◆ **MATERIAL FOR THIS TASK**:
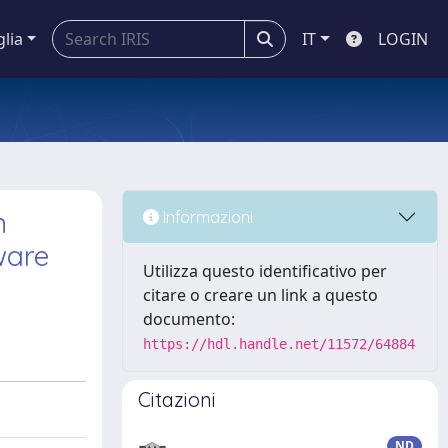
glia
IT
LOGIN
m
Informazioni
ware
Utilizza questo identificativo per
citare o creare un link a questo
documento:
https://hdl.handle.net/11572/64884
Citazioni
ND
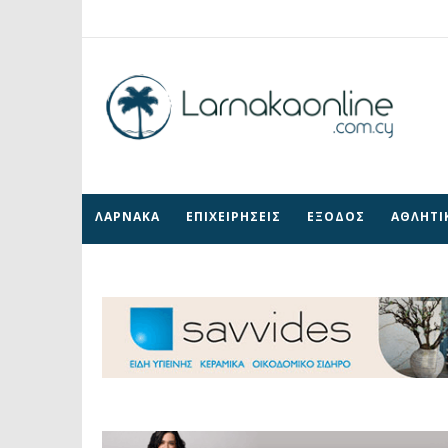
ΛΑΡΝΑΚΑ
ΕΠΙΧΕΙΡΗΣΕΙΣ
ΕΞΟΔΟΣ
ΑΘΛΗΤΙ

* * *

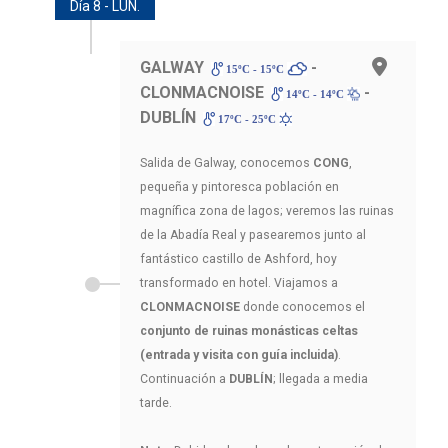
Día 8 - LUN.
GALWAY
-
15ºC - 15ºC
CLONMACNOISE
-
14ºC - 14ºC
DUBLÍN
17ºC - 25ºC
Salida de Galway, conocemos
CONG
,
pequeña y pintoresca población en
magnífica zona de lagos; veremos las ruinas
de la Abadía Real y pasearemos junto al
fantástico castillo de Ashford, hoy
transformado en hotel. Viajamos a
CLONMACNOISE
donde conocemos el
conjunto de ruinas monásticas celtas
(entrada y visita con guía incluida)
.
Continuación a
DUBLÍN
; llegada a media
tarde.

◆ **THE TASK**:
What lines above contain the word "questo"? Please copy each one.

◆ **RESULT FOR THIS TASK**:
Utilizza questo identificativo per
citare o creare un link a questo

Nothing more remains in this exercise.